The ruling emerged from litigation between the BCSC and a BC couple, Thalbinder Singh Poonian and Shailu Poonian. A BCSC panel found that the couple operated a pump-and-dump scheme involving an Ontario company with shares traded on the TSX Venture Exchange.

The panel concluded that the Poonians inflated the company’s share price through trading among themselves, relatives, friends, and acquaintances, and then illegally earned approximately $7m by selling shares to unsuspecting buyers, many of whom lived paycheck to paycheck.

Most victims were unaware of the misconduct until contacted by the BCSC. 

The BCSC panel imposed two types of financial sanctions against the Poonians:

  • Administrative penalties of $13.5m to deter future misconduct by the Poonians and others.
  • Disgorgement of $5.6m, representing the amount the couple obtained from their illegal activities. Funds collected for disgorgement orders can be returned to the victims.

The Poonians did not attempt to pay these sanctions and filed for bankruptcy after the BCSC imposed them. They requested the BC Supreme Court to extinguish their debts, including those owed to the BCSC, but the court denied this request in 2020.

The BCSC also applied to the court for an order that its financial sanctions against the Poonians persist, even if all their other debts are extinguished through bankruptcy. The Bankruptcy and Insolvency Act allows some debts to survive bankruptcy, including:

  • Debts arising from a fine, penalty, or restitution order imposed by a court.
  • Debts arising from obtaining property or services by false pretenses or fraudulent misrepresentation.
  • The BCSC argued that its sanctions met these criteria. The Supreme Court of Canada agreed with the

BCSC that “the Poonians’ scheme to mislead and exploit investors amounted to fraudulent misrepresentation.” However, the court did not agree that the sanctions qualified as court-imposed orders.

The court's five-member majority stated that the disgorgement orders were directly linked to the Poonians’ fraudulent conduct, so those debts to the BCSC survive bankruptcy.

However, the administrative penalties arose most directly from the BCSC’s decision to sanction the couple and only indirectly from the Poonians’ unlawful conduct, meaning those penalties are extinguished if the couple exit bankruptcy.

Two justices dissented, arguing that both administrative penalties and disgorgement should persist to “ensure that dishonest debtors do not benefit from their dishonesty.”

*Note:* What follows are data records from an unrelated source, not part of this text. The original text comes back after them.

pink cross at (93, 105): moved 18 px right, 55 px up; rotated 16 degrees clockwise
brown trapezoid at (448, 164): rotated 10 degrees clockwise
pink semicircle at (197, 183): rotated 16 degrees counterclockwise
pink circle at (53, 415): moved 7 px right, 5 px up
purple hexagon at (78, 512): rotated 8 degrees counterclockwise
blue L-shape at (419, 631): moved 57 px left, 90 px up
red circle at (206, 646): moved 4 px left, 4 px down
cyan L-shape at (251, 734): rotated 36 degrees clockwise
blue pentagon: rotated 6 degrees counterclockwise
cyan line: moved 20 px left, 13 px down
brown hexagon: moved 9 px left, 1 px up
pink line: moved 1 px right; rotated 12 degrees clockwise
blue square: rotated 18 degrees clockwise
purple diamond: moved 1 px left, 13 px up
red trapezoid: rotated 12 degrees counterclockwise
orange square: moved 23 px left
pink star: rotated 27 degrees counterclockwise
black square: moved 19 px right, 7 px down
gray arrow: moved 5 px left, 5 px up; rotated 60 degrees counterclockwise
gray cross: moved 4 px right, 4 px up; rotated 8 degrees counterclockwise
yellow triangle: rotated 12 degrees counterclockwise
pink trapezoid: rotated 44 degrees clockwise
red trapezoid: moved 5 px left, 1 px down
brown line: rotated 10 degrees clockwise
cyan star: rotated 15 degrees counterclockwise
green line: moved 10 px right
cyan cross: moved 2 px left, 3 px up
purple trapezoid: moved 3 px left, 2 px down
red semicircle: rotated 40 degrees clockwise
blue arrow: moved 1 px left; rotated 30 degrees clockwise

“We are pleased that the Poonians, as a result of this decision, will forever owe $5.6m, which represents the money they obtained from their pump-and-dump scheme,” Leong said.

“However, this has always been about more than this one case, and we are disappointed that people who cheat or swindle investors can avoid paying administrative penalties through an exit from bankruptcy.” 

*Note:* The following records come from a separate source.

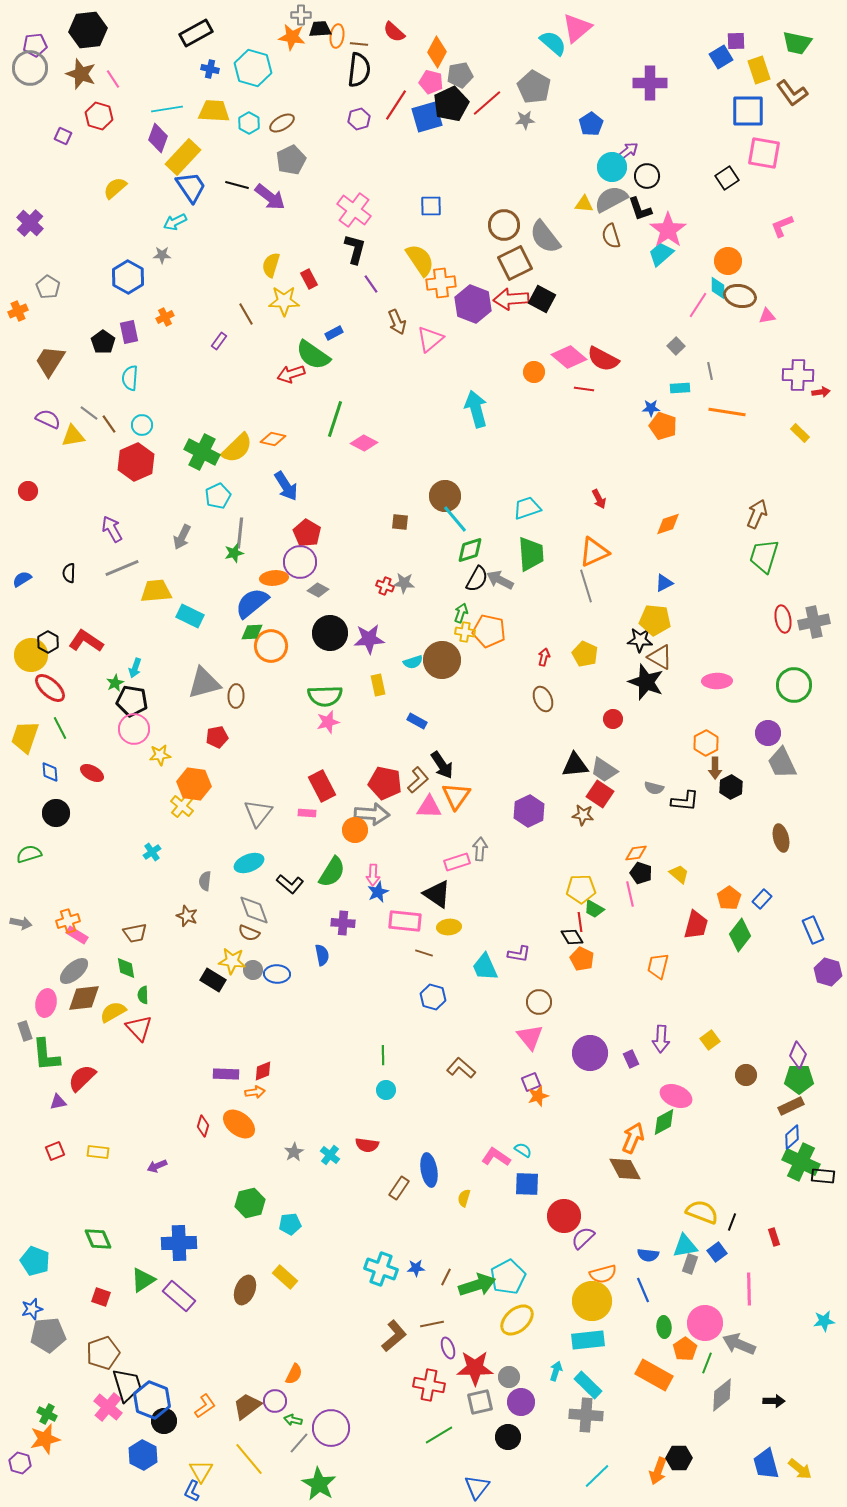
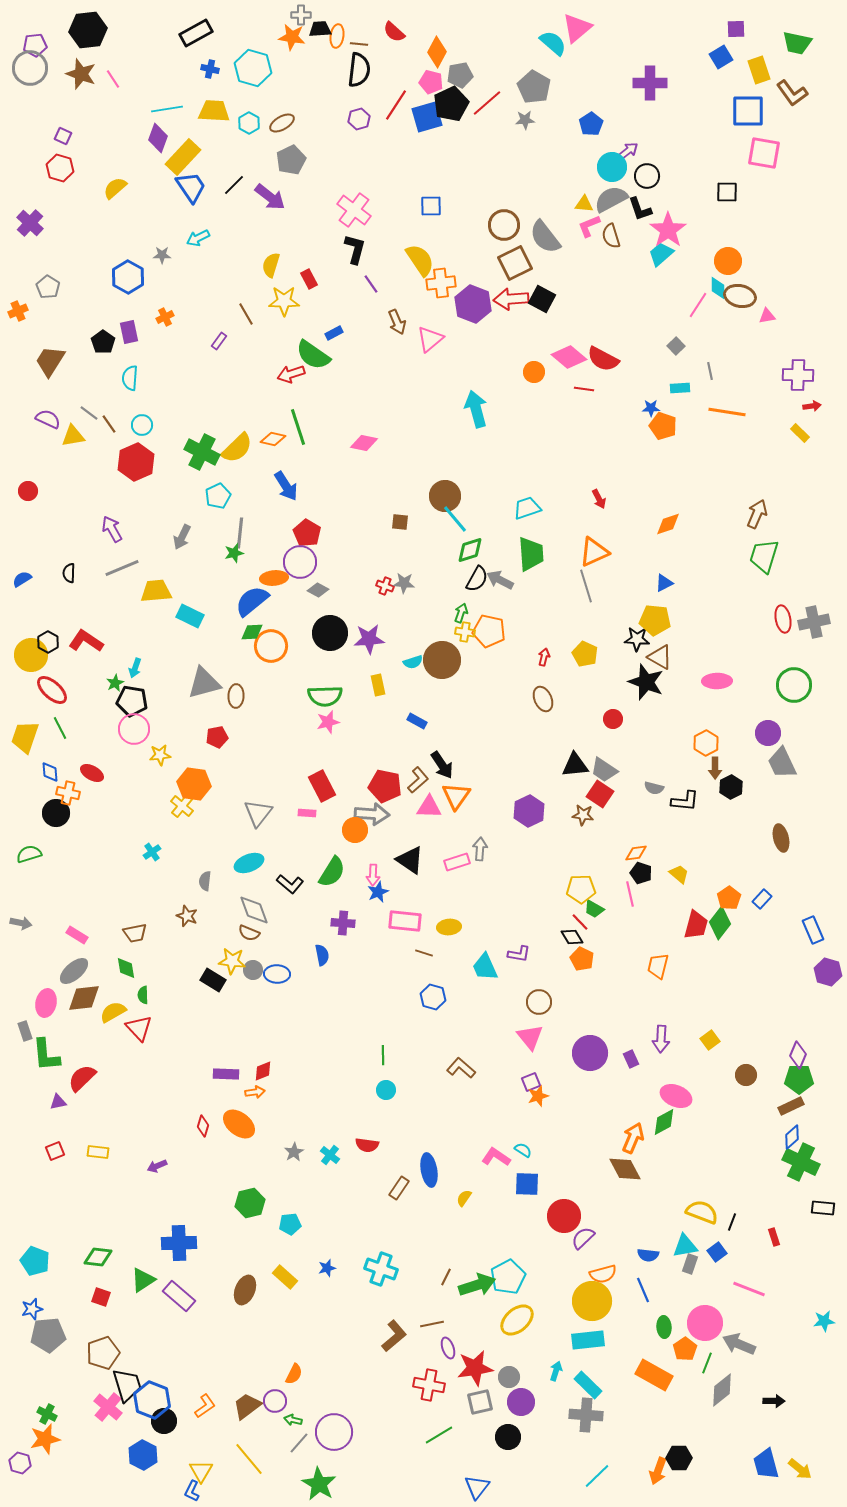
purple square at (736, 41): moved 12 px up
red hexagon at (99, 116): moved 39 px left, 52 px down
black square at (727, 178): moved 14 px down; rotated 35 degrees clockwise
black line at (237, 185): moved 3 px left; rotated 60 degrees counterclockwise
cyan arrow at (175, 222): moved 23 px right, 16 px down
pink L-shape at (782, 226): moved 193 px left
red arrow at (821, 392): moved 9 px left, 14 px down
green line at (335, 419): moved 37 px left, 8 px down; rotated 36 degrees counterclockwise
pink diamond at (364, 443): rotated 16 degrees counterclockwise
blue semicircle at (252, 603): moved 2 px up
black star at (640, 640): moved 3 px left, 1 px up
red ellipse at (50, 688): moved 2 px right, 2 px down
red pentagon at (385, 783): moved 3 px down
black triangle at (437, 894): moved 27 px left, 34 px up
orange cross at (68, 921): moved 128 px up; rotated 30 degrees clockwise
red line at (580, 922): rotated 36 degrees counterclockwise
green diamond at (740, 935): moved 20 px left, 12 px up
black rectangle at (823, 1176): moved 32 px down
yellow semicircle at (464, 1198): rotated 18 degrees clockwise
green diamond at (98, 1239): moved 18 px down; rotated 60 degrees counterclockwise
blue star at (416, 1268): moved 89 px left; rotated 12 degrees counterclockwise
pink line at (749, 1289): rotated 68 degrees counterclockwise
red star at (475, 1368): rotated 9 degrees counterclockwise
gray diamond at (722, 1395): moved 5 px up
purple circle at (331, 1428): moved 3 px right, 4 px down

Since 2001, more than 40 individuals and companies, owing a total of about $80m to the BCSC, have gone through bankruptcy and had their BCSC debts extinguished.

The Supreme Court of Canada, in its written opinion, noted that Parliament could have drafted the Bankruptcy and Insolvency Act to explicitly exempt financial sanctions of regulatory bodies or administrative tribunals from bankruptcy discharge. But the Act does not state that.

“An obvious solution is to revise the law to deal with this ‘escape hatch,’” Leong said.